(Dataset entries)
════

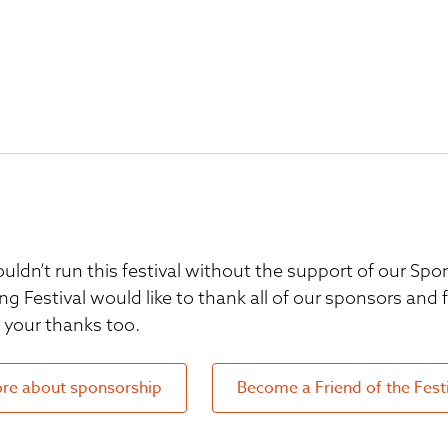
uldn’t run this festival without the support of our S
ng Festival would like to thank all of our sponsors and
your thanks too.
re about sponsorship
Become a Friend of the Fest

════

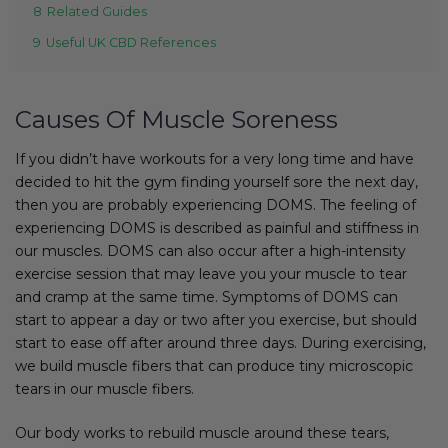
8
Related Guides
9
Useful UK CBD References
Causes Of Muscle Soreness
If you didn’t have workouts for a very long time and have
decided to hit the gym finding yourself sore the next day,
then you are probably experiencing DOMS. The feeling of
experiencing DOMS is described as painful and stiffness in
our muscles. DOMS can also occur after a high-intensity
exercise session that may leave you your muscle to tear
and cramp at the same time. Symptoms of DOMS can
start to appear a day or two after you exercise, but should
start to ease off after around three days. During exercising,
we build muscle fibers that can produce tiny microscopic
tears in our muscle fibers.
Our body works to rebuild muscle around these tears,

════

What needs to be done: When the line with "your thanks too." is reached in the data above, start copying there, and copy each line exactly until the line with "Become a Friend of the Fest" has been copied; copy nothing else.

Solution:
your thanks too.
re about sponsorship
Become a Friend of the Fest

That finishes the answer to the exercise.